In this, perhaps, is everything. Ranching, accepting the role of steward over the creatures and land, is more intimately connected with the Indigenous narrative, with the blood, than anyone might readily consider. “I almost think of our ranching heritage like our cultural heritage: I need to protect it.” Whether the threat is financial or physical, from within or without, both legacies are struggling for solvency and sovereignty. “Whenever you have livestock, you’re going to have dead stock: there are just so many things out of your control,” Stephen remarks. “But, for three generations, the men in my family have protected the animals and land to provide for their families. What we have is what we’ve held onto for centuries. This ranch is where my ancestors roamed hundreds of years ago. What we take is a gift, a blessing, to be honored. Animals aren’t here just to feed us: that animal sacrifices its life to feed my family, and I have a responsibility to respect that sacrifice. It’s a lot like ranching: I’m just here to take care of it. If I take care of those cows, they’re going to take care of me. It’s all interconnected.”
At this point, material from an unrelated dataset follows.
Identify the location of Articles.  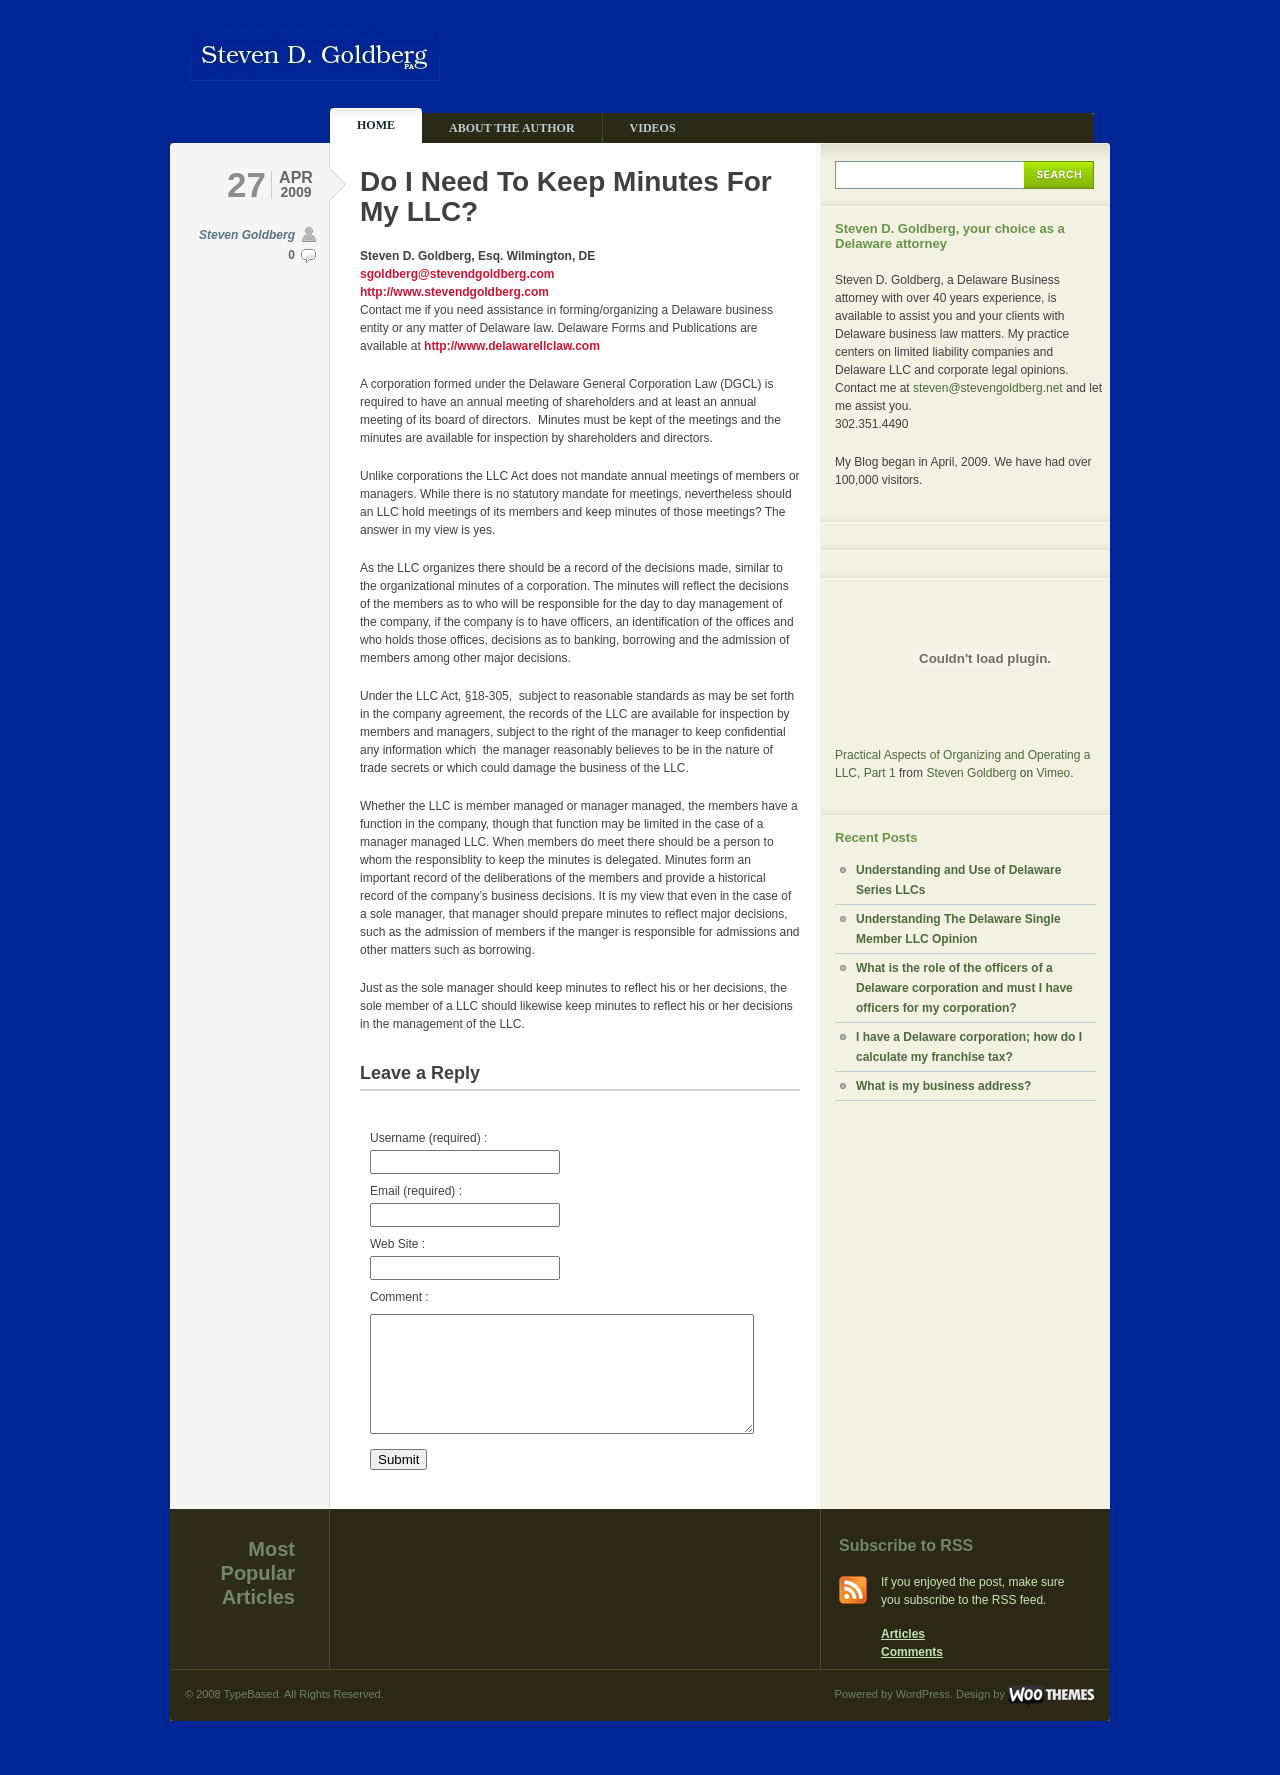
(903, 1658).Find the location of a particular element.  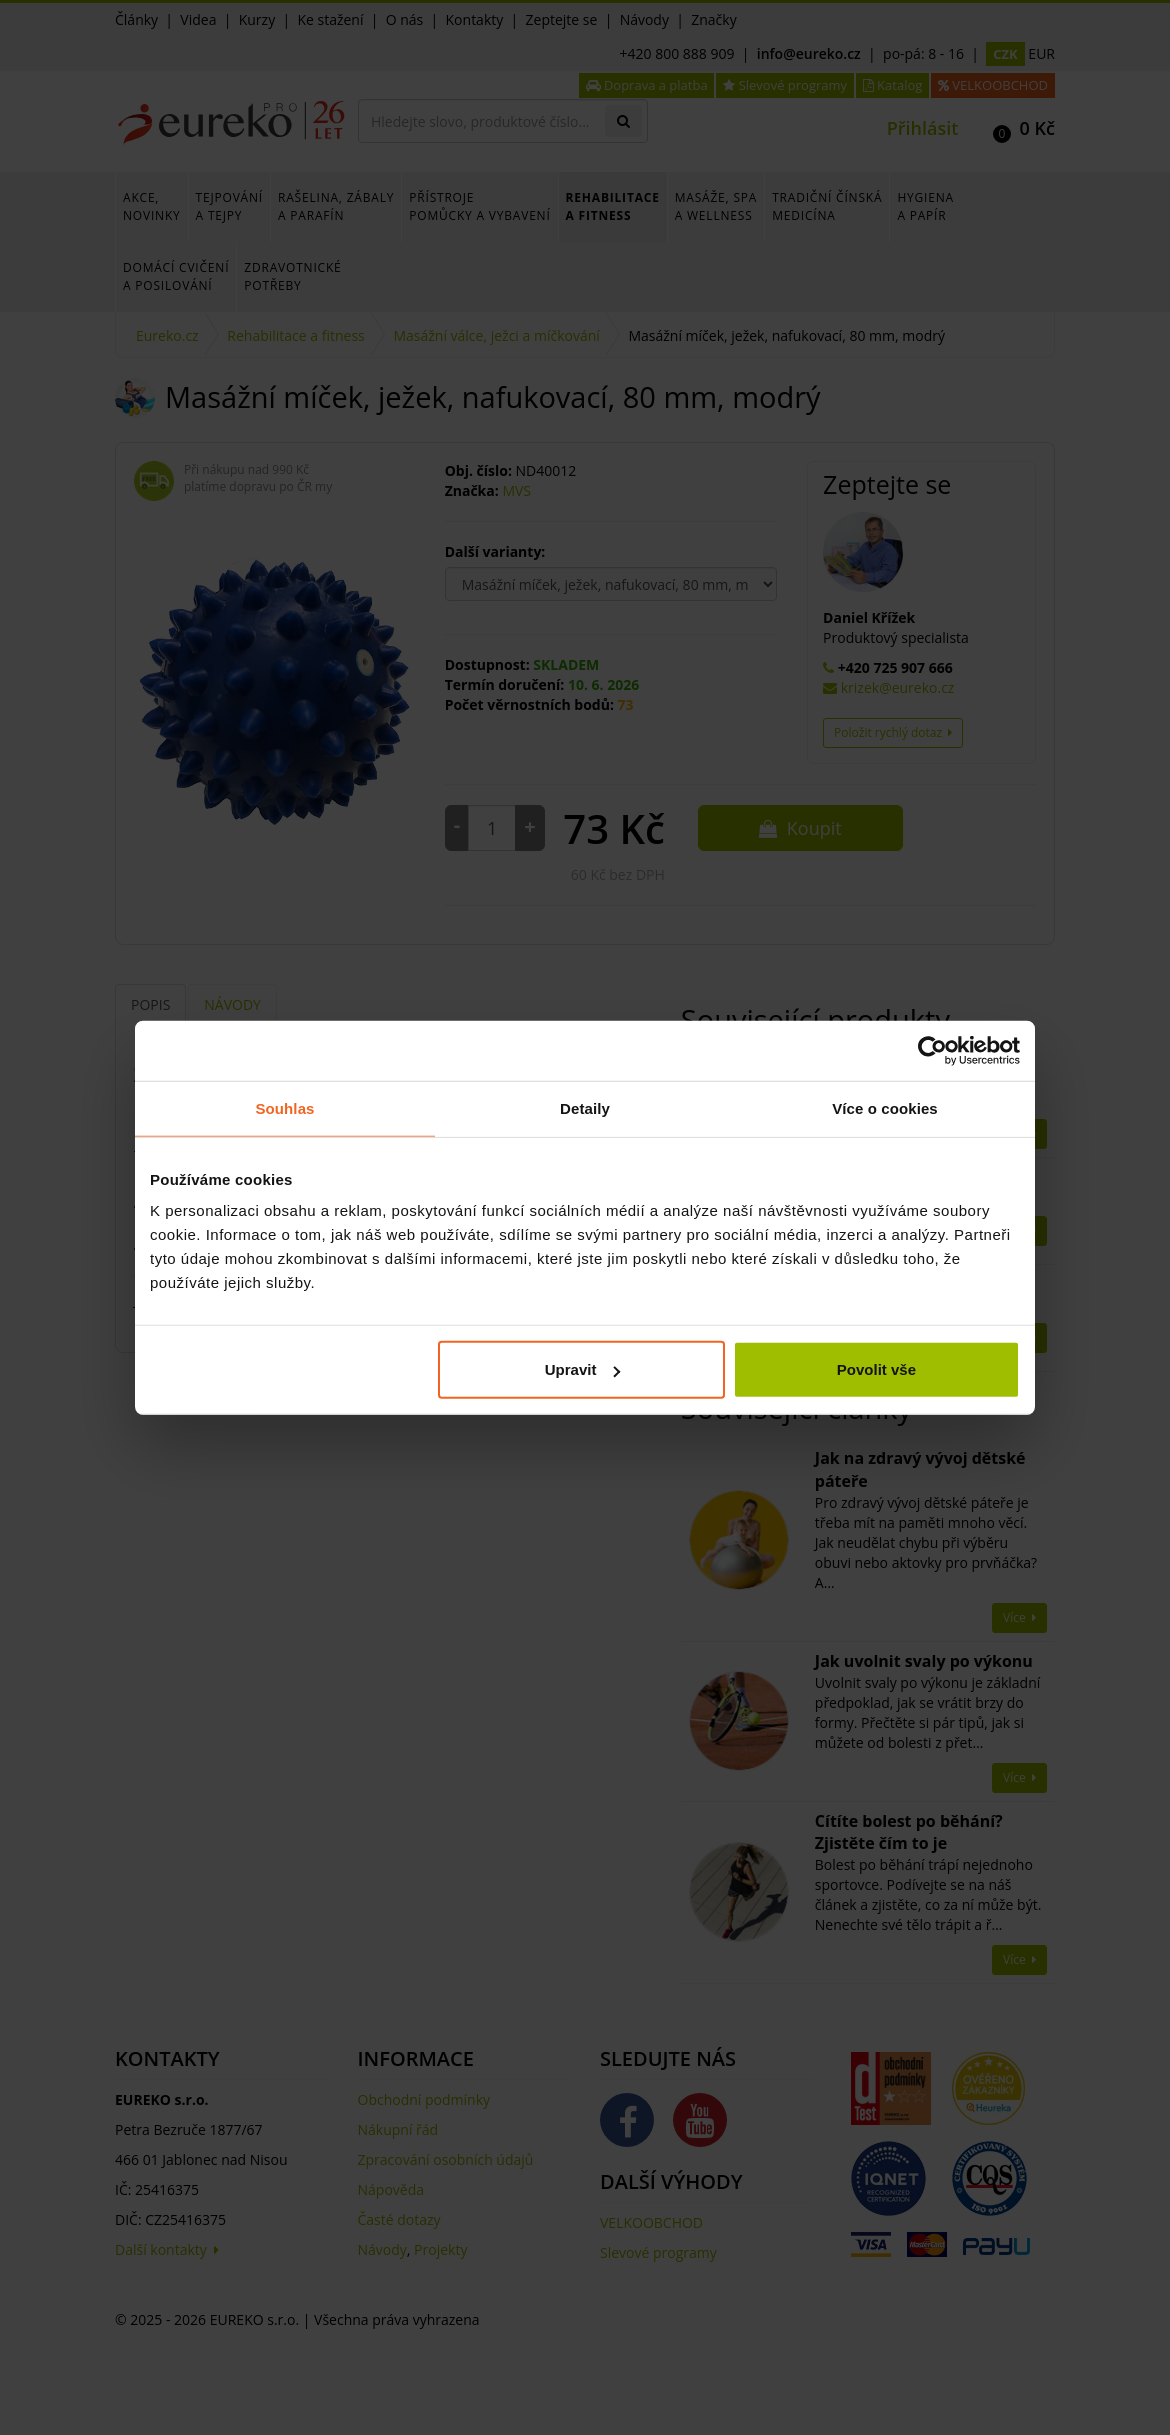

What will that mean for Stephen’s son, Greyson, who turns two this July, or for his second son, who is due to arrive this summer? Stephen’s dad always pushed his children away from ranching, away from the stresses, “protecting [them] from a journey” defined by hardship. “But I was just stubborn enough,” laughs Stephen. “With my son, my children, I just want to love them no matter what.” When his girlfriend Chelsey returned to work as a night duty emergency room nurse after Greyson’s birth, Stephen gladly took the reins with his son’s care. “It was a really big blessing for me to spend that much time with my own son, so many men miss that, choose to miss that,” remarks Yellowtail. “At two-and-a-half months, he was with me in his little carrier, feeding cows. That’s his first sound, of a cow mooing; his first sights — those of cowboys, roping, camaraderie, laughter, people helping each other. You don’t teach kids, they observe, watching you.” Whatever the future holds for Greyson (and, eventually, his younger brother), Yellowtail insists the choice be his, but “so far, he loves the ranch.”
For now, the cows are calling. As summer bursts forth in Montana, things need to be done, and it’s a “dark to dark” kind of life. Up at 2:30 am, coffee and egg sandwich in hand, Stephen heads out to the barn, guided by a headlamp, to catch a horse in the dark and get the cattle done before the heat of the day hits. Only the steady thump of hooves and the tinkle of spurs — like vestiges of the heavy foot strike and jingle of ankle bells in the traditional Crow Hot Dance — accompany Yellowtail’s ride to the top of the ridge, where he might pause, for a moment, to watch the sun come up.